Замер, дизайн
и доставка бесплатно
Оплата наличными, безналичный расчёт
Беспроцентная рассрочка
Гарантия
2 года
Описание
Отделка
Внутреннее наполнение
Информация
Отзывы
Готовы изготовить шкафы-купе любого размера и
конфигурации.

---

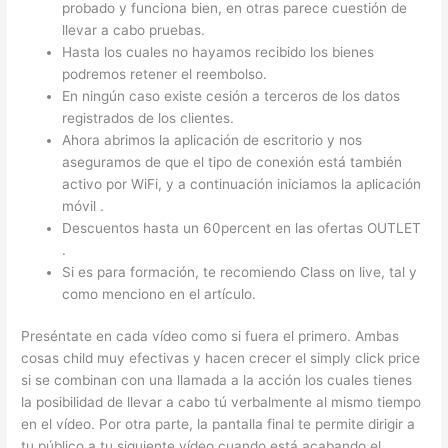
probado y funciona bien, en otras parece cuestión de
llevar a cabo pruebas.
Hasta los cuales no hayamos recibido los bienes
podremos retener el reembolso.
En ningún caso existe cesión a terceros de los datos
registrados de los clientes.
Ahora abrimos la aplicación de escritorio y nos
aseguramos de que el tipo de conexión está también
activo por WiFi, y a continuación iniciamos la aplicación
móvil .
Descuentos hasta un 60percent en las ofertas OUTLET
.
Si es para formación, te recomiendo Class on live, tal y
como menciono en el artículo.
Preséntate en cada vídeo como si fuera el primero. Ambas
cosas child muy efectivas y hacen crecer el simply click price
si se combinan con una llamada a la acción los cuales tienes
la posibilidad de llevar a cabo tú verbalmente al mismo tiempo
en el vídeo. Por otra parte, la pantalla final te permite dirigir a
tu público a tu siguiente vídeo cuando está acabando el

--

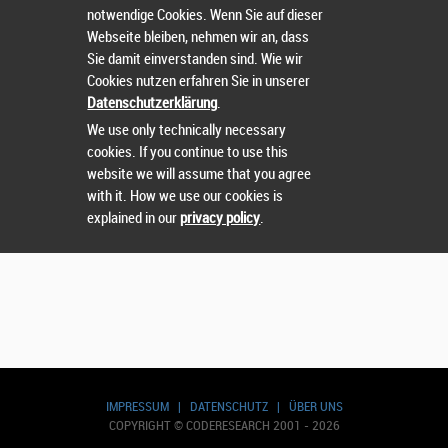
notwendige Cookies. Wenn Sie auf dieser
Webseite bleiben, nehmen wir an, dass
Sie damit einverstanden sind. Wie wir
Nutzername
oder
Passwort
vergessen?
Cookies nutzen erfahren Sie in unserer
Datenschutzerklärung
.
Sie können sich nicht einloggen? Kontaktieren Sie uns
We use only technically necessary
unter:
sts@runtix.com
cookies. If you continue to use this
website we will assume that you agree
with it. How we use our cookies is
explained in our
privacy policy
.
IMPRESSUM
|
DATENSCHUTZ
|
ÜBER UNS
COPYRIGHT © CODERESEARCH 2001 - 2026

▶ Work order
Check each line of the material for the word "como". Copy the ones that have it.

▶ Result
como menciono en el artículo.
Preséntate en cada vídeo como si fuera el primero. Ambas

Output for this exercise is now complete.